La société civile, les leaders d’opinion et les acteurs éducatifs peuvent également jouer un rôle utile. Non pas pour défendre aveuglément une décision administrative, mais pour aider à poser le débat sur de bonnes bases : comment garantir à chaque élève un bulletin valide dans un contexte de contrainte matérielle ? Le débat doit donc être ouvert, mais responsable.
Privilégier l’intérêt de l’élève
Au regard de la situation, des voix s’élèvent pour recommander le recours à une stratégie minimale qui devrait être déployée autour de quatre actions. D’une part. L’on s’attend à voir l’autorité compétente publier une communication officielle expliquant la situation, les causes du retard et les solutions envisagées.
Ensuite, les chefs d’établissements doivent être briefés afin de disposer d’une même lecture de la situation et d’un même message à transmettre aux parents.
Les parents, quant à eux, sont tenus d’être informés par les canaux habituels (réunions scolaires, communiqués, messages des écoles, radios, plateformes numériques, associations de parents…) avant la clôture...
Ils peuvent comprendre qu’un marché soit perturbé, qu’une solution transitoire soit adoptée, qu’un bulletin soit imprimé sur un support différent, si on leur garantit son authenticité et sa validité.
Ce qu’ils accepteront difficilement, c’est d’être placés devant le fait accompli, à quelques jours de la clôture, sans explication officielle.
A un mois de la fin de l’année scolaire, l’administration scolaire, la tutelle, l‘Inspection de l‘Education Nationale, les gestionnaires, les chefs d’établissements, les associations de parents et la société civile doivent se parler rapidement. La question des bulletins ne doit pas être abandonnée aux rumeurs, aux inquiétudes et aux interprétations contradictoires.
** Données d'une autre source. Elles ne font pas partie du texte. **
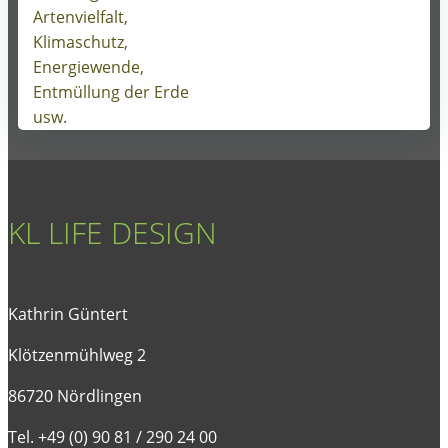
Artenvielfalt,
navigation
Klimaschutz,
Energiewende,
Entmüllung der Erde
usw.
KL LIFE DESIGN
Kathrin Güntert
Klötzenmühlweg 2
86720 Nördlingen
Tel. +49 (0) 90 81 / 290 24 00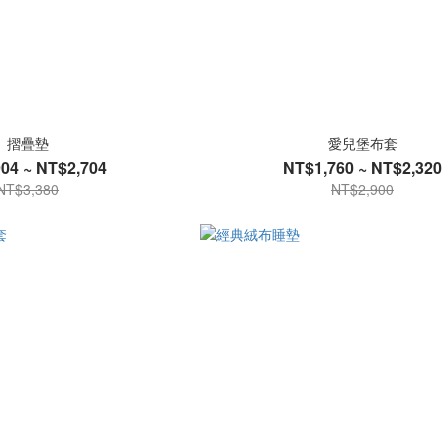
摺疊墊
愛兒堡布套
04 ~ NT$2,704
NT$1,760 ~ NT$2,320
NT$3,380
NT$2,900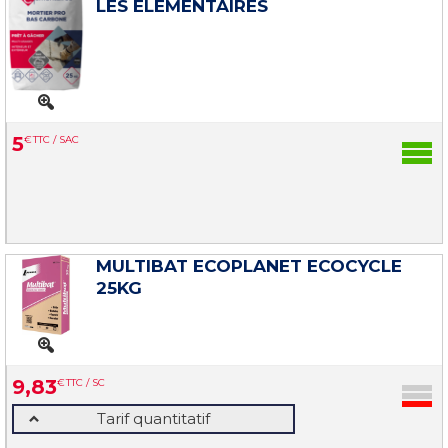
LES ELEMENTAIRES
5
€
TTC / SAC
MULTIBAT ECOPLANET ECOCYCLE
25KG
9
,
83
€
TTC / SC
Tarif quantitatif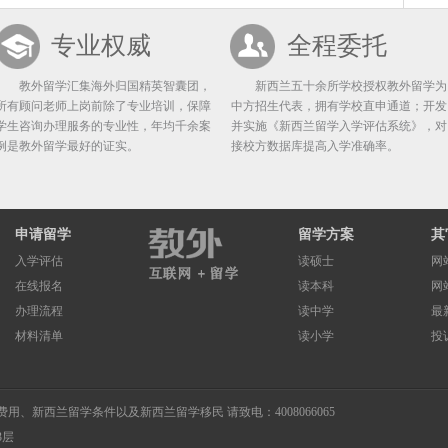
专业权威
全程委托
教外留学汇集海外归国精英智囊团，
新西兰五十余所学校授权教外留学为
所有顾问老师上岗前除了专业培训，保障
中方招生代表，拥有学校直申通道；开发
学生咨询办理服务的专业性，年均千余案
并实施《新西兰留学入学评估系统》，对
例是教外留学最好的证实。
接校方数据库提高入学准确率。
申请留学
留学方案
其
入学评估
读硕士
网
在线报名
读本科
网
办理流程
读中学
最
材料清单
读小学
投
费用
、
新西兰留学条件
以及
新西兰留学移民
请致电：4008066065
3层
Si une solution exceptionnelle doit être adoptée, elle doit être annoncée clairement. Si le recours au carton blanc est nécessaire, il doit être expliqué comme une mesure temporaire et sécurisée. Si des retards sont constatés, ils doivent être reconnus et accompagnés d’un calendrier crédible.
L’année scolaire ne doit pas s’achever dans l’incertitude. Les élèves ont droit à leurs bulletins. Les parents ont droit à une information claire. Les écoles ont droit à des orientations précises. L’administration a le devoir d’anticiper. Le temps n’est plus aux hésitations.